Using only the entries below, copy exactly the lines that begin at the one with "erythritolu" and end at the one with "语言的各种信号。举例来说，用手势表达的手语，航", both included. Drop the pictures.

(Data to process)

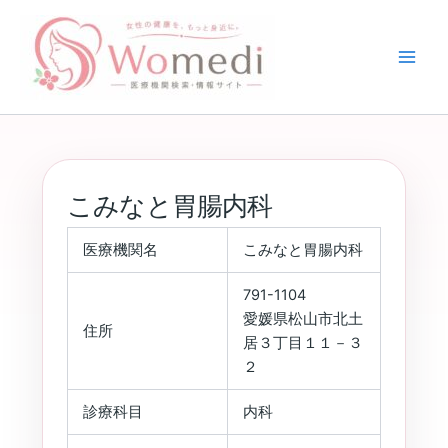
内
容
を
ス
キ
ッ
プ
こみなと胃腸内科
医療機関名
こみなと胃腸内科
791-1104
愛媛県松山市北土
住所
居３丁目１１－３
２
診療科目
内科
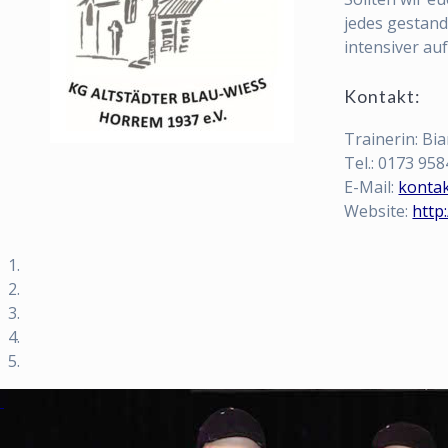
jedes gestand
intensiver a
Kontakt:
Trainerin: Bia
Tel.: 0173 95
E-Mail:
konta
Website:
http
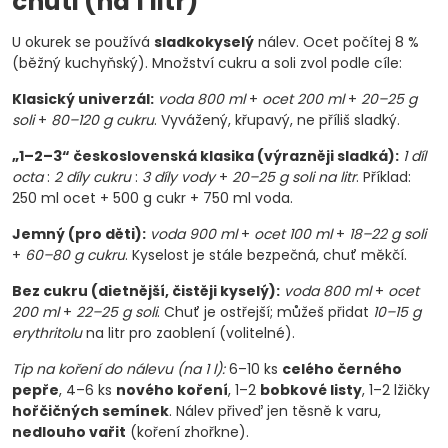
chuti (na 1 litr)
U okurek se používá
sladkokyselý
nálev. Ocet počítej 8 %
(běžný kuchyňský). Množství cukru a soli zvol podle cíle:
Klasický univerzál:
voda 800 ml
+
ocet 200 ml
+
20–25 g
soli
+
80–120 g cukru
. Vyvážený, křupavý, ne příliš sladký.
„1–2–3“ československá klasika (výrazněji sladká):
1 díl
octa
:
2 díly cukru
:
3 díly vody
+
20–25 g soli na litr
. Příklad:
250 ml ocet + 500 g cukr + 750 ml voda.
Jemný (pro děti):
voda 900 ml
+
ocet 100 ml
+
18–22 g soli
+
60–80 g cukru
. Kyselost je stále bezpečná, chuť měkčí.
Bez cukru (dietnější, čistěji kyselý):
voda 800 ml
+
ocet
200 ml
+
22–25 g soli
. Chuť je ostřejší; můžeš přidat
10–15 g
erythritolu
na litr pro zaoblení (volitelné).
Tip na koření do nálevu (na 1 l):
6–10 ks
celého černého
pepře
, 4–6 ks
nového koření
, 1–2
bobkové listy
, 1–2 lžičky
hořčičných semínek
. Nálev přiveď jen těsně k varu,
nedlouho vařit
(koření zhořkne).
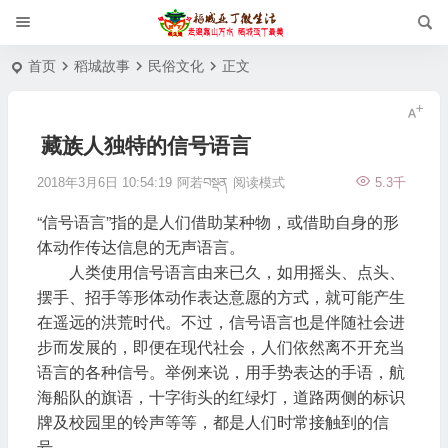
首页
稻城故事
民俗文化
正文
藏族人独特的信号语言
2018年3月6日 10:54:19
阿若བསྡན
阅读模式
5.3千
“信号语言”指的是人们借助某种物，或借助自身的形
体动作传达信息的无声语言。
人类使用信号语言由来已久，如用摇头、点头、
摆手、招手等形体动作表达意愿的方式，就可能产生
在遥远的洪荒时代。不过，信号语言也是伴随社会进
步而发展的，即便在现代社会，人们依然离不开充当
语言的各种信号。举例来说，用手势表达的手语，航
海船队的旗语，十字街头的红绿灯，道路两侧的标识
牌及校园里的铃声等等，都是人们时常接触到的信
号。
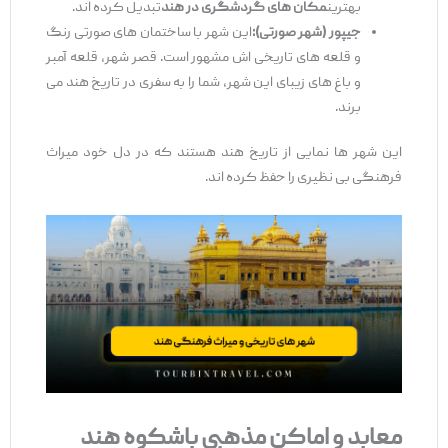
بهترین
مکان ‌های گردشگری در هند
تبدیل کرده ‌اند.
جیپور (شهر صورتی):
این شهر با ساختمان ‌های صورتی رنگ
و قلعه‌ های تاریخی ‌اش مشهور است. قصر شهر، قلعه آمبر
و باغ‌ های زیبای این شهر، شما را به سفری در تاریخ هند می
‌برند.
این شهر ها نمایی از تاریخ هند هستند که در دل خود میراث
فرهنگی بی ‌نظیری را حفظ کرده‌ اند.
معابد و اماکن مذهبی باشکوه هند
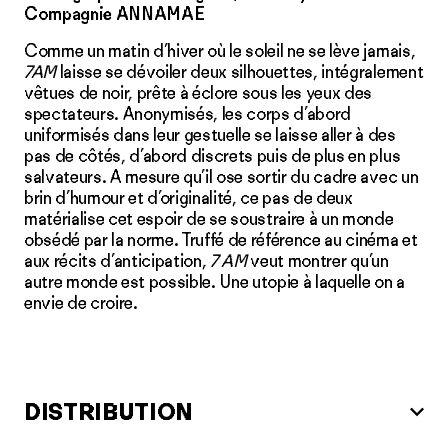
Compagnie ANNAMAE
Comme un matin d’hiver où le soleil ne se lève jamais,
7AM
laisse se dévoiler deux silhouettes, intégralement
vêtues de noir, prête à éclore sous les yeux des
spectateurs. Anonymisés, les corps d’abord
uniformisés dans leur gestuelle se laisse aller à des
pas de côtés, d’abord discrets puis de plus en plus
salvateurs. A mesure qu’il ose sortir du cadre avec un
brin d’humour et d’originalité, ce pas de deux
matérialise cet espoir de se soustraire à un monde
obsédé par la norme. Truffé de référence au cinéma et
aux récits d’anticipation,
7 AM
veut montrer qu’un
autre monde est possible. Une utopie à laquelle on a
envie de croire.
DISTRIBUTION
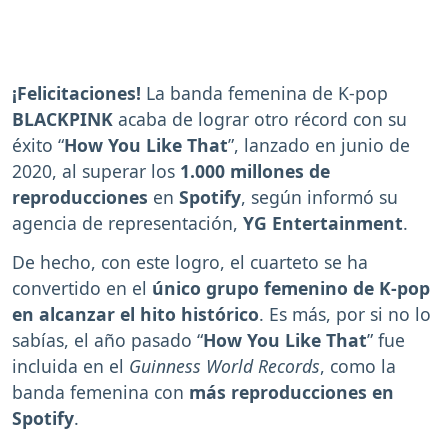
¡Felicitaciones!
La banda femenina de K-pop
BLACKPINK
acaba de lograr otro récord con su
éxito “
How You Like That
”, lanzado en junio de
2020, al superar los
1.000 millones de
reproducciones
en
Spotify
, según informó su
agencia de representación,
YG Entertainment
.
De hecho, con este logro, el cuarteto se ha
convertido en el
único grupo femenino de K-pop
en alcanzar el hito histórico
. Es más, por si no lo
sabías, el año pasado “
How You Like That
” fue
incluida en el
Guinness World Records
, como la
banda femenina con
más reproducciones en
Spotify
.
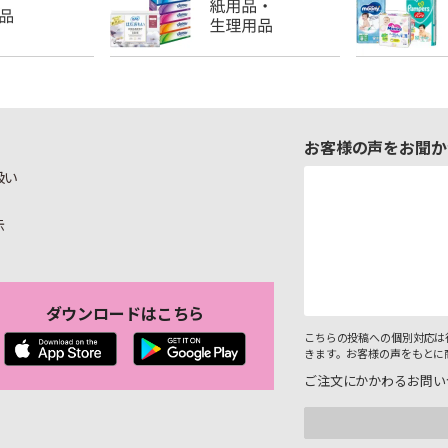
お客様の声をお聞か
扱い
示
ダウンロードはこちら
こちらの投稿への個別対応は
きます。お客様の声をもとに
ご注文にかかわるお問い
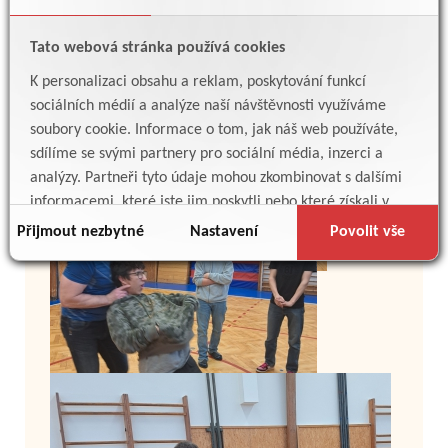
Tato webová stránka používá cookies
K personalizaci obsahu a reklam, poskytování funkcí
sociálních médií a analýze naší návštěvnosti využíváme
soubory cookie. Informace o tom, jak náš web používáte,
sdílíme se svými partnery pro sociální média, inzerci a
analýzy. Partneři tyto údaje mohou zkombinovat s dalšími
informacemi, které jste jim poskytli nebo které získali v
důsledku toho, že používáte jejich služby.
Přijmout nezbytné
Nastavení
Povolit vše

(End Data to process)

Result below:
erythritolu
na litr pro zaoblení (volitelné).
Tip na koření do nálevu (na 1 l):
6–10 ks
celého černého
pepře
, 4–6 ks
nového koření
, 1–2
bobkové listy
, 1–2 lžičky
hořčičných semínek
. Nálev přiveď jen těsně k varu,
nedlouho vařit
(koření zhořkne).
首页
稻城故事
民俗文化
正文
藏族人独特的信号语言
2018年3月6日 10:54:19
阿若བསྡན
阅读模式
5.3千
“信号语言”指的是人们借助某种物，或借助自身的形
体动作传达信息的无声语言。
人类使用信号语言由来已久，如用摇头、点头、
摆手、招手等形体动作表达意愿的方式，就可能产生
在遥远的洪荒时代。不过，信号语言也是伴随社会进
步而发展的，即便在现代社会，人们依然离不开充当
语言的各种信号。举例来说，用手势表达的手语，航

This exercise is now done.